→ Exercise goal:
In the entries that follow, the first line to write out is the one containing "Shop By Category", and the last is the one containing "Welcome to the LUCI Hub!". Reproduce that stretch exactly, with nothing before or after it.

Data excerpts
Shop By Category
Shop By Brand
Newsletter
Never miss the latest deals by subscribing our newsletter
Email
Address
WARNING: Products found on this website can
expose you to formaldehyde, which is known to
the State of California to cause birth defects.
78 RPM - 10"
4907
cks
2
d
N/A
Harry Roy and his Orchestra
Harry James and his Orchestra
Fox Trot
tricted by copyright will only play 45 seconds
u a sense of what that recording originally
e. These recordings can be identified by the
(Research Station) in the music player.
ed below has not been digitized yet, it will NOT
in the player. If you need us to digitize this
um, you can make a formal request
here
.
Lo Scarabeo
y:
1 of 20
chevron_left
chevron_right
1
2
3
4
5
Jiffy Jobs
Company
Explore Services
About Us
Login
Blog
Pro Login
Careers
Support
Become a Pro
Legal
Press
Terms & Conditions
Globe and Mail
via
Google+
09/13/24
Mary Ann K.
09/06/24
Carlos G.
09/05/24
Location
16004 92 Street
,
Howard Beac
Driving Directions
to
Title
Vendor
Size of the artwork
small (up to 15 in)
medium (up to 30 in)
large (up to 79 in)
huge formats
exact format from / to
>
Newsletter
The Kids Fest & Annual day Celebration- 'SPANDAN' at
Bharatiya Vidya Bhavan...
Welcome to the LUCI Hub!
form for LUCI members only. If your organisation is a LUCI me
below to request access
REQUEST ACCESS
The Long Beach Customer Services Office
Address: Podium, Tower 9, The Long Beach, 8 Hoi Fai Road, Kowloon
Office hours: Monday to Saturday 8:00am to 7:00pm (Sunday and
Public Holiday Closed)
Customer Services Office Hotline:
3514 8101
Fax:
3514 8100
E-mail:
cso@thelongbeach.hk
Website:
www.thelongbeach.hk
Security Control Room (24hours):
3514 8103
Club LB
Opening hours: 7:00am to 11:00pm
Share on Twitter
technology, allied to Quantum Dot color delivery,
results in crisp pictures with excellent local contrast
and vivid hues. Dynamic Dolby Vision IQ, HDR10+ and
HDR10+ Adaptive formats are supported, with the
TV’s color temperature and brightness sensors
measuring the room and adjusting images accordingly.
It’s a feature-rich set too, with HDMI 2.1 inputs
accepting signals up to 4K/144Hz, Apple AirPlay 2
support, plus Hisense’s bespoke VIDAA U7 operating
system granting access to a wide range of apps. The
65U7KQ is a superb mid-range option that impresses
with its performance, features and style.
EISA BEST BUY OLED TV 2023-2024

...

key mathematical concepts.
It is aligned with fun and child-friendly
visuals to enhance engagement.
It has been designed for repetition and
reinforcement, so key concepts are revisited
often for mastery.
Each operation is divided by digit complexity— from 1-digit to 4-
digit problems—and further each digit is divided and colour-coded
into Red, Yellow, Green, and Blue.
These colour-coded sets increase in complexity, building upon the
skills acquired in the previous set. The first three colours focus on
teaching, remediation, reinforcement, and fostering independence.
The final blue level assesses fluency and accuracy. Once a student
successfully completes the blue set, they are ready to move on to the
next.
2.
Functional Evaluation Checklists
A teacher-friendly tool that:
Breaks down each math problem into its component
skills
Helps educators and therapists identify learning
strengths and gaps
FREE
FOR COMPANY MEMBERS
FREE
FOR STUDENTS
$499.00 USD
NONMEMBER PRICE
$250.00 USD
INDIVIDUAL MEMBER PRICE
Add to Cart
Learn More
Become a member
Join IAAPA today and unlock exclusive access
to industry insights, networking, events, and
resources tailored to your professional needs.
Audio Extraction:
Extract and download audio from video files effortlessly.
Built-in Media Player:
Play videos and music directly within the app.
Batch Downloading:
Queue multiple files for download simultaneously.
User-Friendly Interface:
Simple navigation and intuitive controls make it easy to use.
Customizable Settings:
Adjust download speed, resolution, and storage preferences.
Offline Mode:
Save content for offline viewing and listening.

→ Result for this exercise:
Shop By Category
Shop By Brand
Newsletter
Never miss the latest deals by subscribing our newsletter
Email
Address
WARNING: Products found on this website can
expose you to formaldehyde, which is known to
the State of California to cause birth defects.
78 RPM - 10"
4907
cks
2
d
N/A
Harry Roy and his Orchestra
Harry James and his Orchestra
Fox Trot
tricted by copyright will only play 45 seconds
u a sense of what that recording originally
e. These recordings can be identified by the
(Research Station) in the music player.
ed below has not been digitized yet, it will NOT
in the player. If you need us to digitize this
um, you can make a formal request
here
.
Lo Scarabeo
y:
1 of 20
chevron_left
chevron_right
1
2
3
4
5
Jiffy Jobs
Company
Explore Services
About Us
Login
Blog
Pro Login
Careers
Support
Become a Pro
Legal
Press
Terms & Conditions
Globe and Mail
via
Google+
09/13/24
Mary Ann K.
09/06/24
Carlos G.
09/05/24
Location
16004 92 Street
,
Howard Beac
Driving Directions
to
Title
Vendor
Size of the artwork
small (up to 15 in)
medium (up to 30 in)
large (up to 79 in)
huge formats
exact format from / to
>
Newsletter
The Kids Fest & Annual day Celebration- 'SPANDAN' at
Bharatiya Vidya Bhavan...
Welcome to the LUCI Hub!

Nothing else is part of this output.